William Caxton fez tanto como qualquer outro homem antes de Shakespeare para popularizar a língua inglesa. Aos 16 anos tornou-se aprendiz de mercador de têxteis que se tornou lorde e, quando este morreu, Caxton se mudou para Bruges que era um centro de comércio e cultura. Durante os vinte anos seguintes, ele enriqueceu no seguimento têxtil e foi escolhido presidente de uma poderosa associação mercantil.

Aos 50 anos era conselheiro financeiro da irmã de Eduardo IV – Margarida, duquesa de Borgonha. Descontente com os negócios dedicou-se à literatura e, em 1470, a duquesa incentivou-o a traduzir para o inglês as histórias de Troia. Em princípio a obra circulou sob a forma de manuscrito, mas a procura era tanta que os escribas não conseguiram produzir cópias suficientes.

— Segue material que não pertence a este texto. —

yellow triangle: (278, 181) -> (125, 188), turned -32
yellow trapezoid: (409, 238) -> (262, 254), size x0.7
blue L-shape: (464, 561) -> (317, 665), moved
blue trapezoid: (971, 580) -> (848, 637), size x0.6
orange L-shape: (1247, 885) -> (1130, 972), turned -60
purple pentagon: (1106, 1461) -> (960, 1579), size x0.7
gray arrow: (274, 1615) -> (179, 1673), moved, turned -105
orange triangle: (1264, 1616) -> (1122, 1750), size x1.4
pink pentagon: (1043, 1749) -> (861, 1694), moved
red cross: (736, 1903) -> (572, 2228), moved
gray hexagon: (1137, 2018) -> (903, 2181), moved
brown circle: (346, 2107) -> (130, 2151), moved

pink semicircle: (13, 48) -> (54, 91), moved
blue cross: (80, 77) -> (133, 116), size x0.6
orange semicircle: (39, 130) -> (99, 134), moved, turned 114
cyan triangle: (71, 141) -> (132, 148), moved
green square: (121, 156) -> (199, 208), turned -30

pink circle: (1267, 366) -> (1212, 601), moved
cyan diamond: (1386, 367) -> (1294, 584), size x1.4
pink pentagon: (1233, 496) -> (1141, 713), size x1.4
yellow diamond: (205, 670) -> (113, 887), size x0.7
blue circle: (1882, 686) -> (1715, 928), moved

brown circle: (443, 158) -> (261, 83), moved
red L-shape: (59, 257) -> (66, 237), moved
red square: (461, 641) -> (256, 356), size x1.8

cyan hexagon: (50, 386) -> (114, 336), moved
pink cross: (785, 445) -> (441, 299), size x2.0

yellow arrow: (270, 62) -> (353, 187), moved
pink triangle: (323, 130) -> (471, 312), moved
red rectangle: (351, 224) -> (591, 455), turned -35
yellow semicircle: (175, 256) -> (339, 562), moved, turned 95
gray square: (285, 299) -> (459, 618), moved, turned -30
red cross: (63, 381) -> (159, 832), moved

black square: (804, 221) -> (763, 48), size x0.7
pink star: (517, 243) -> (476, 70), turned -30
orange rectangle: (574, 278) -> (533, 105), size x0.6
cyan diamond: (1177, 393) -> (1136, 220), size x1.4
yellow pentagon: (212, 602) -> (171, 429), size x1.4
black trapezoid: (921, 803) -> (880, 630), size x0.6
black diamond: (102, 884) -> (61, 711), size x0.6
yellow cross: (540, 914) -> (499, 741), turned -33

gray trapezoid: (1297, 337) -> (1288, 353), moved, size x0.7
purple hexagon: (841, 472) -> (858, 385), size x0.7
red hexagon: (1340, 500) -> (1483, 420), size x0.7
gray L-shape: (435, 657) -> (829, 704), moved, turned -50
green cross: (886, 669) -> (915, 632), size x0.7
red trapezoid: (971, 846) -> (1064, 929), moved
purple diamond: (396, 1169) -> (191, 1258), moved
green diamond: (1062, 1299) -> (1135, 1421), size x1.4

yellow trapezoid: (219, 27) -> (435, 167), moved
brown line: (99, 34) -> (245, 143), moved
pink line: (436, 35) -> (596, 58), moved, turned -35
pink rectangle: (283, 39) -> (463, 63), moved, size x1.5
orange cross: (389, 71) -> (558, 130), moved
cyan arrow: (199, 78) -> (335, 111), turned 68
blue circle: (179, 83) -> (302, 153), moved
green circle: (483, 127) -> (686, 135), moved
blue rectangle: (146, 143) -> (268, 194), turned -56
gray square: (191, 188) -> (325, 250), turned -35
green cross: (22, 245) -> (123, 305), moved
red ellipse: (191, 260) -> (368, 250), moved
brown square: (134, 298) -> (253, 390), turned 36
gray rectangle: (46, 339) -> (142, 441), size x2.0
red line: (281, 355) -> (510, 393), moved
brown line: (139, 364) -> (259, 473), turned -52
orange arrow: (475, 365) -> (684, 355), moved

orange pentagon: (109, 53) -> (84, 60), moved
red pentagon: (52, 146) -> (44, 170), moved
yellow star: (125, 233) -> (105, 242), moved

Caxton foi a Colônia aprender a nova arte de imprimir e regressou a Bruges, onde instalou sua própria imprensa. Ao longo dos 15 anos seguintes publicou 100 títulos, os quais contribuíram muito para popularizar a língua literária – e, com o tempo, a falada – e transformá-la na língua da Inglaterra.

Caxton começou a publicar tantos dialetos quantos condados existentes na Inglaterra, pois a linguagem era muito variada e os dialetos não eram muito inteligíveis. Para uma dona de casa, o inglês falado por um mercador de Londres parecia francês. Para os livros que imprimiu,

Caxton escolheu a língua de Londres e da corte, mas publicou pelo menos 20 livros com traduções suas do francês, latim ou holandês. Sua lista não incluía apenas obras religiosas, mas quase todo gênero de livro conhecido no seu tempo. Caxton foi o parteiro de uma literatura inglesa florescente, publicando poemas, poesias, a versão da lenda de Cícero e as fábulas de Esopo.

Antes dele o futuro era incerto e também era concebível que a língua literária das Ilhas britânicas pudesse vir a ser uma versão do francês. Os invasores germânicos no século V tinham levado consigo a língua germânica ocidental, a qual se tornou o inglês antigo. Mas depois da conquista normanda, o francês passou a ser a língua oficial da corte e, só gradualmente, o inglês destronou o francês.

Mas, o inglês se encheu de palavras de origem latina e francesa. Na Inglaterra, a criação de uma língua vernácula padrão teve um significado duplo.  Foi uma vitória da língua do povo sobre a língua latina da minoria culta e, ao mesmo tempo, uma vitória do vernáculo popular (inglês) sobre o que era um vernáculo aristocrático (francês).